◆ **Exercise instructions**
Please give all of the data again, character for character, and drop the pictures.

Page images and extracted text:
*****
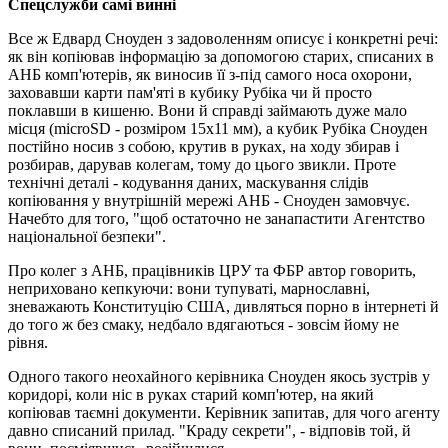
Спецслужби самі винні
Все ж Едвард Сноуден з задоволенням описує і конкретні речі:
як він копіював інформацію за допомогою старих, списаних в
АНБ комп'ютерів, як виносив її з-під самого носа охорони,
заховавши карти пам'яті в кубику Рубіка чи й просто
поклавши в кишеню. Вони й справді займають дуже мало
місця (microSD - розміром 15х11 мм), а кубик Рубіка Сноуден
постійно носив з собою, крутив в руках, на ходу збирав і
розбирав, дарував колегам, тому до цього звикли. Проте
технічні деталі - кодування даних, маскування слідів
копіювання у внутрішній мережі АНБ - Сноуден замовчує.
Начебто для того, "щоб остаточно не занапастити Агентство
національної безпеки".
Про колег з АНБ, працівників ЦРУ та ФБР автор говорить,
неприховано кепкуючи: вони тупуваті, марнославні,
зневажають Конституцію США, дивляться порно в інтернеті й
до того ж без смаку, недбало вдягаються - зовсім йому не
рівня.
Одного такого неохайного керівника Сноуден якось зустрів у
коридорі, коли ніс в руках старий комп'ютер, на який
копіював таємні документи. Керівник запитав, для чого агенту
давно списаний прилад. "Краду секрети", - відповів той, й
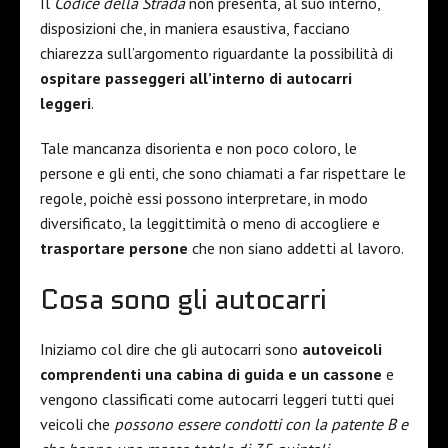
Il
Codice della Strada
non presenta, al suo interno,
disposizioni che, in maniera esaustiva, facciano
chiarezza sull’argomento riguardante la possibilità di
ospitare passeggeri all’interno di autocarri
leggeri
.
Tale mancanza disorienta e non poco coloro, le
persone e gli enti, che sono chiamati a far rispettare le
regole, poichè essi possono interpretare, in modo
diversificato, la leggittimità o meno di accogliere e
trasportare persone
che non siano addetti al lavoro.
Cosa sono gli autocarri
Iniziamo col dire che gli autocarri sono
autoveicoli
comprendenti una cabina di guida e un cassone
e
vengono classificati come autocarri leggeri tutti quei
veicoli che
possono essere condotti con la patente B e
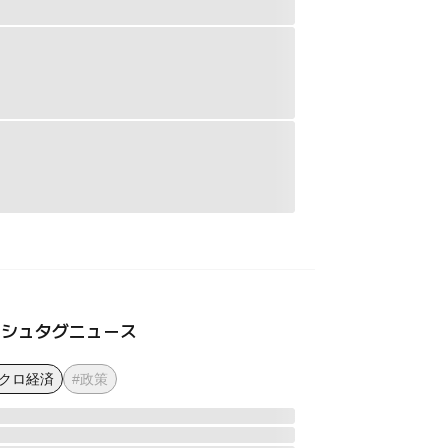
ッシュタグニュース
マクロ経済
#政策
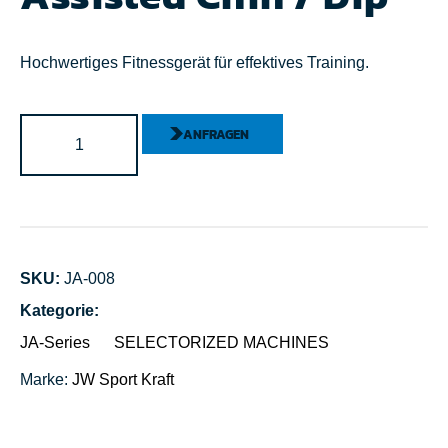
Hochwertiges Fitnessgerät für effektives Training.
ANFRAGEN
SKU:
JA-008
Kategorie:
JA-Series
SELECTORIZED MACHINES
Marke:
JW Sport
Kraft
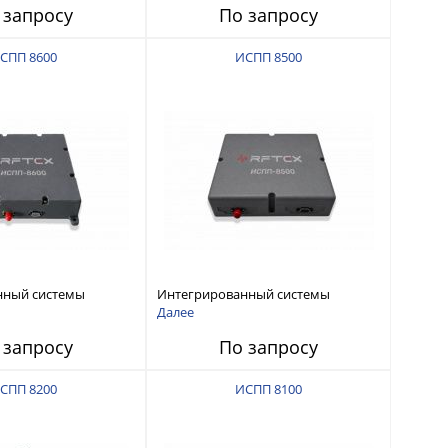
 запросу
По запросу
СПП 8600
ИСПП 8500
нный системы
Интегрированный системы
СС-помех RFТех
защиты от ГНСС-помех RFТех
Далее
ИСПП 8500
 запросу
По запросу
СПП 8200
ИСПП 8100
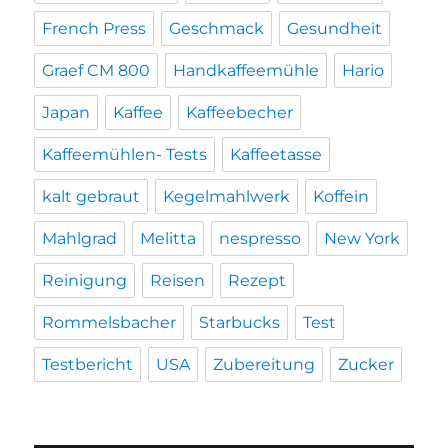
French Press
Geschmack
Gesundheit
Graef CM 800
Handkaffeemühle
Hario
Japan
Kaffee
Kaffeebecher
Kaffeemühlen- Tests
Kaffeetasse
kalt gebraut
Kegelmahlwerk
Koffein
Mahlgrad
Melitta
nespresso
New York
Reinigung
Reisen
Rezept
Rommelsbacher
Starbucks
Test
Testbericht
USA
Zubereitung
Zucker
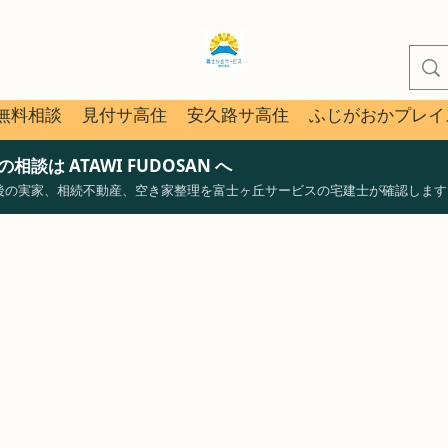
無料相談
見付サ高住
安久路サ高住
ふじがおかプレイ
談は ATAWI FUDOSAN へ
後の実家、相続不動産、空き家整理を富士ヶ丘サービスの宅建士が確認します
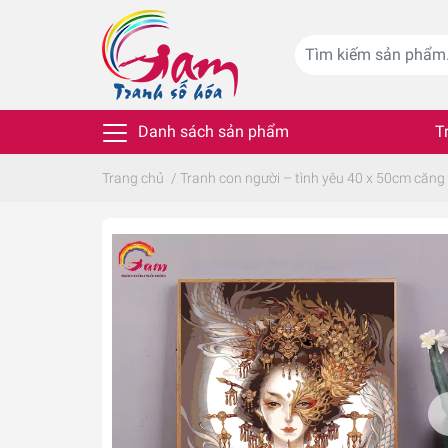
Danh sách sản phẩm
T
Trang chủ
/
Tranh con người – tình yêu 40 x 50cm căng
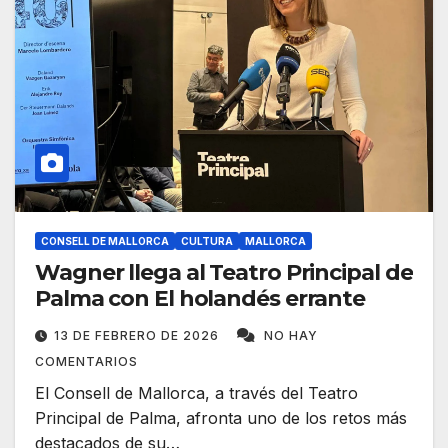
CONSELL DE MALLORCA
CULTURA
MALLORCA
Wagner llega al Teatro Principal de
Palma con El holandés errante
13 DE FEBRERO DE 2026
NO HAY
COMENTARIOS
El Consell de Mallorca, a través del Teatro
Principal de Palma, afronta uno de los retos más
destacados de su…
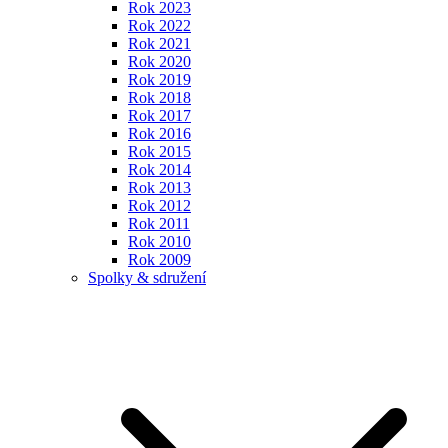
Rok 2023
Rok 2022
Rok 2021
Rok 2020
Rok 2019
Rok 2018
Rok 2017
Rok 2016
Rok 2015
Rok 2014
Rok 2013
Rok 2012
Rok 2011
Rok 2010
Rok 2009
Spolky & sdružení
*****
◆ **Task result**
Спецслужби самі винні
Все ж Едвард Сноуден з задоволенням описує і конкретні речі:
як він копіював інформацію за допомогою старих, списаних в
АНБ комп'ютерів, як виносив її з-під самого носа охорони,
заховавши карти пам'яті в кубику Рубіка чи й просто
поклавши в кишеню. Вони й справді займають дуже мало
місця (microSD - розміром 15х11 мм), а кубик Рубіка Сноуден
постійно носив з собою, крутив в руках, на ходу збирав і
розбирав, дарував колегам, тому до цього звикли. Проте
технічні деталі - кодування даних, маскування слідів
копіювання у внутрішній мережі АНБ - Сноуден замовчує.
Начебто для того, "щоб остаточно не занапастити Агентство
національної безпеки".
Про колег з АНБ, працівників ЦРУ та ФБР автор говорить,
неприховано кепкуючи: вони тупуваті, марнославні,
зневажають Конституцію США, дивляться порно в інтернеті й
до того ж без смаку, недбало вдягаються - зовсім йому не
рівня.
Одного такого неохайного керівника Сноуден якось зустрів у
коридорі, коли ніс в руках старий комп'ютер, на який
копіював таємні документи. Керівник запитав, для чого агенту
давно списаний прилад. "Краду секрети", - відповів той, й
Il
Codice della Strada
non presenta, al suo interno,
disposizioni che, in maniera esaustiva, facciano
chiarezza sull’argomento riguardante la possibilità di
ospitare passeggeri all’interno di autocarri
leggeri
.
Tale mancanza disorienta e non poco coloro, le
persone e gli enti, che sono chiamati a far rispettare le
regole, poichè essi possono interpretare, in modo
diversificato, la leggittimità o meno di accogliere e
trasportare persone
che non siano addetti al lavoro.
Cosa sono gli autocarri
Iniziamo col dire che gli autocarri sono
autoveicoli
comprendenti una cabina di guida e un cassone
e
vengono classificati come autocarri leggeri tutti quei
veicoli che
possono essere condotti con la patente B e
ッシュタグニュース
マクロ経済
#政策
Hochwertiges Fitnessgerät für effektives Training.
ANFRAGEN
SKU:
JA-008
Kategorie:
JA-Series
SELECTORIZED MACHINES
Marke:
JW Sport
Kraft
 запросу
По запросу
СПП 8600
ИСПП 8500
нный системы
Интегрированный системы
СС-помех RFТех
защиты от ГНСС-помех RFТех
Далее
ИСПП 8500
 запросу
По запросу
СПП 8200
ИСПП 8100
French Press
Geschmack
Gesundheit
Graef CM 800
Handkaffeemühle
Hario
Japan
Kaffee
Kaffeebecher
Kaffeemühlen- Tests
Kaffeetasse
kalt gebraut
Kegelmahlwerk
Koffein
Mahlgrad
Melitta
nespresso
New York
Reinigung
Reisen
Rezept
Rommelsbacher
Starbucks
Test
Testbericht
USA
Zubereitung
Zucker
無料相談
見付サ高住
安久路サ高住
ふじがおかプレイ
談は ATAWI FUDOSAN へ
後の実家、相続不動産、空き家整理を富士ヶ丘サービスの宅建士が確認します
Danh sách sản phẩm
T
Trang chủ
/
Tranh con người – tình yêu 40 x 50cm căng
CONSELL DE MALLORCA
CULTURA
MALLORCA
Wagner llega al Teatro Principal de
Palma con El holandés errante
13 DE FEBRERO DE 2026
NO HAY
COMENTARIOS
El Consell de Mallorca, a través del Teatro
Principal de Palma, afronta uno de los retos más
destacados de su…
Rok 2023
Rok 2022
Rok 2021
Rok 2020
Rok 2019
Rok 2018
Rok 2017
Rok 2016
Rok 2015
Rok 2014
Rok 2013
Rok 2012
Rok 2011
Rok 2010
Rok 2009
Spolky & sdružení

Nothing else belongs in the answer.